Logo Bloomberg Technoz

“Sekarang industri menghadapi tantangan oversupply, karena barrier to entry ke industri film hampir tidak ada dan standar produksinya belum seragam,” ujarnya menambahkan.

Chand menilai, situasi tersebut seharusnya dijawab dengan pembenahan sistem, bukan saling menyalahkan.

Ia mencontohkan sejumlah negara seperti Korea Selatan, Prancis, dan Jepang yang berhasil menata industrinya melalui kebijakan konsolidasi dan tata kelola bersama.

“Masalah serupa di sana diselesaikan lewat kalender rilis bersama antarproduser, dukungan dana promosi (P&A fund), disiplin windowing, dan kerja sama cepat melawan pembajakan digital,” tuturnya.

Ia berharap Indonesia bisa menerapkan langkah serupa dengan melibatkan seluruh pemangku kepentingan—mulai dari produser, jaringan bioskop, layanan OTT, hingga regulator—agar tercipta ekosistem yang saling menopang.

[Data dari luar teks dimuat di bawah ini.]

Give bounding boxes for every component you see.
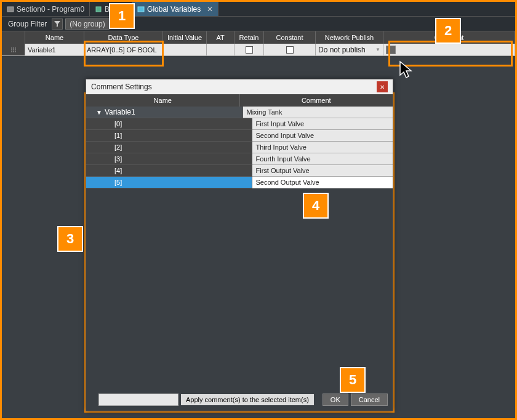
root-comment[interactable]: Mixing Tank	[243, 107, 393, 118]
svg-point-3	[11, 47, 12, 49]
dialog-item-row[interactable]: [4] First Output Valve	[86, 165, 393, 177]
cell-comment[interactable]	[383, 44, 515, 55]
cell-initial-value[interactable]	[163, 44, 207, 55]
svg-point-10	[15, 49, 16, 50]
item-comment[interactable]: Second Input Valve	[252, 130, 393, 142]
comment-settings-dialog: Comment Settings ✕ Name Comment ▼Variabl…	[86, 79, 393, 411]
header-retain[interactable]: Retain	[234, 31, 264, 44]
comment-edit-button[interactable]	[386, 46, 396, 54]
callout-4: 4	[303, 193, 329, 219]
root-name: Variable1	[105, 108, 135, 116]
callout-1: 1	[109, 3, 135, 29]
svg-point-6	[13, 47, 14, 49]
drag-icon	[10, 46, 17, 54]
dialog-item-row[interactable]: [0] First Input Valve	[86, 118, 393, 130]
dialog-titlebar[interactable]: Comment Settings ✕	[86, 79, 393, 94]
funnel-icon	[54, 21, 60, 27]
chevron-down-icon: ▼	[375, 47, 380, 52]
callout-2: 2	[435, 18, 461, 44]
svg-point-9	[15, 47, 16, 49]
header-initial-value[interactable]: Initial Value	[163, 31, 207, 44]
dialog-body: ▼Variable1 Mixing Tank [0] First Input V…	[86, 107, 393, 382]
item-comment[interactable]: First Input Valve	[252, 118, 393, 130]
header-network-publish[interactable]: Network Publish	[316, 31, 383, 44]
header-datatype[interactable]: Data Type	[84, 31, 163, 44]
dialog-root-row[interactable]: ▼Variable1 Mixing Tank	[86, 107, 393, 118]
dialog-footer: Apply comment(s) to the selected item(s)…	[98, 394, 388, 406]
close-icon[interactable]: ✕	[207, 5, 213, 14]
cell-network-publish[interactable]: Do not publish ▼	[316, 44, 383, 55]
cell-at[interactable]	[207, 44, 234, 55]
dialog-item-row[interactable]: [1] Second Input Valve	[86, 130, 393, 142]
tab-bar: Section0 - Program0 Block0 Global Variab…	[2, 2, 515, 17]
item-index: [4]	[86, 165, 252, 177]
svg-point-7	[13, 49, 14, 50]
svg-rect-2	[138, 7, 144, 12]
svg-rect-0	[7, 7, 14, 12]
dialog-item-row[interactable]: [3] Fourth Input Valve	[86, 153, 393, 165]
callout-3: 3	[57, 226, 83, 252]
tab-global-variables[interactable]: Global Variables ✕	[132, 2, 218, 16]
item-comment[interactable]: Fourth Input Valve	[252, 153, 393, 165]
dialog-close-button[interactable]: ✕	[377, 81, 388, 92]
tab-label: Section0 - Program0	[17, 5, 84, 14]
expand-triangle-icon[interactable]: ▼	[96, 109, 102, 116]
svg-point-4	[11, 49, 12, 50]
callout-5: 5	[340, 367, 366, 393]
dialog-header-row: Name Comment	[86, 94, 393, 107]
item-comment[interactable]: Second Output Valve	[252, 177, 393, 188]
apply-comment-button[interactable]: Apply comment(s) to the selected item(s)	[181, 394, 314, 405]
item-index: [2]	[86, 142, 252, 153]
dialog-header-name[interactable]: Name	[86, 94, 240, 107]
dialog-item-row[interactable]: [2] Third Input Valve	[86, 142, 393, 153]
svg-point-11	[15, 51, 16, 52]
filter-group-dropdown[interactable]: (No group)	[65, 18, 109, 30]
checkbox-icon[interactable]	[286, 46, 294, 54]
section-icon	[7, 6, 14, 13]
cell-retain[interactable]	[234, 44, 264, 55]
item-index: [5]	[86, 177, 252, 188]
item-comment[interactable]: Third Input Valve	[252, 142, 393, 153]
filter-value: (No group)	[70, 20, 105, 28]
filter-icon-button[interactable]	[52, 18, 63, 30]
tab-section0[interactable]: Section0 - Program0	[2, 2, 90, 16]
cursor-icon	[399, 60, 415, 80]
header-handle	[2, 31, 25, 44]
checkbox-icon[interactable]	[246, 46, 253, 54]
dialog-item-row-selected[interactable]: [5] Second Output Valve	[86, 177, 393, 188]
variables-icon	[137, 6, 145, 13]
item-comment[interactable]: First Output Valve	[252, 165, 393, 177]
footer-input[interactable]	[98, 394, 178, 406]
item-index: [0]	[86, 118, 252, 130]
item-index: [3]	[86, 153, 252, 165]
tab-label: Global Variables	[147, 5, 201, 14]
header-constant[interactable]: Constant	[264, 31, 316, 44]
svg-point-5	[11, 51, 12, 52]
svg-rect-1	[96, 7, 101, 12]
ok-button[interactable]: OK	[323, 394, 348, 406]
row-handle[interactable]	[2, 44, 25, 55]
dialog-header-comment[interactable]: Comment	[240, 94, 393, 107]
header-name[interactable]: Name	[25, 31, 84, 44]
filter-label: Group Filter	[6, 20, 49, 28]
svg-point-8	[13, 51, 14, 52]
variable-row[interactable]: Variable1 ARRAY[0..5] OF BOOL Do not pub…	[2, 44, 515, 56]
netpub-value: Do not publish	[318, 46, 366, 54]
cell-datatype[interactable]: ARRAY[0..5] OF BOOL	[84, 44, 163, 55]
item-index: [1]	[86, 130, 252, 142]
header-at[interactable]: AT	[207, 31, 234, 44]
dialog-title-text: Comment Settings	[91, 83, 152, 91]
cancel-button[interactable]: Cancel	[351, 394, 388, 406]
cell-constant[interactable]	[264, 44, 316, 55]
cell-name[interactable]: Variable1	[25, 44, 84, 55]
block-icon	[95, 6, 102, 13]
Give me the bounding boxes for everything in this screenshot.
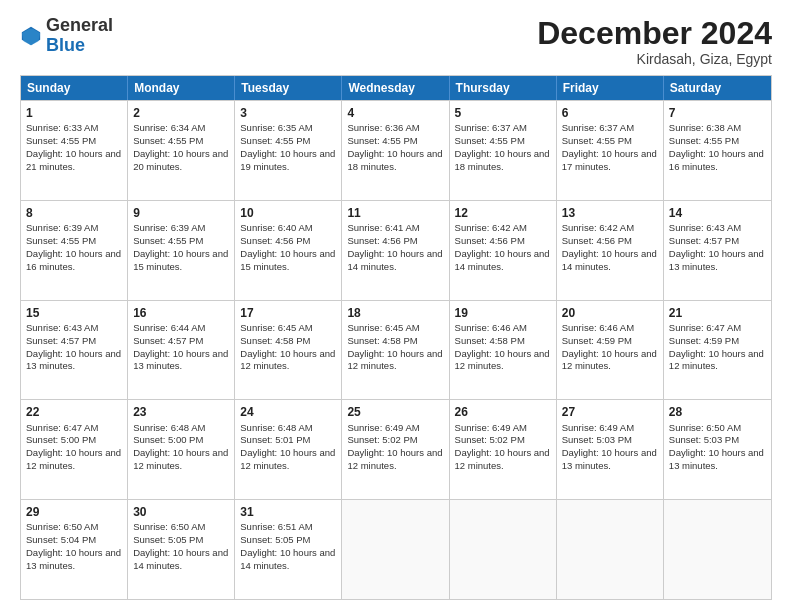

“Arah kita harus menuju industri yang sehat dan berkelanjutan, di mana film tidak hanya dinilai dari box office minggu pertama, tapi juga dari kemampuannya menjadi IP yang hidup panjang dan bernilai ekonomi jangka panjang,” pungkas Chand.


Diberitakan sebelumnya, kritik keras dilontarkan para anggota dewan terhadap dominasi film bergenre horor dan sulitnya produksi daerah menembus layar bioskop, sebab ini dugaan adanya monopoli melalui industri film.

Anggota Komisi VII DPR dari Fraksi Partai NasDem, Yoyok Riyo Sudibyo, menyoroti stagnasi tema film Indonesia yang dinilai terlalu monoton. 

"Jangan itu-itu saja. Horor, horor terus. Kan konyol nanti itu lama-lama. Hentikan itu. Kasihan teman-teman yang bikin film kecil dari daerah, susah masuk," katanya dalam rapat dengar artikel dan pelaku industri film yang dikutip dari YouTube DPR RI, Kamis (6/11).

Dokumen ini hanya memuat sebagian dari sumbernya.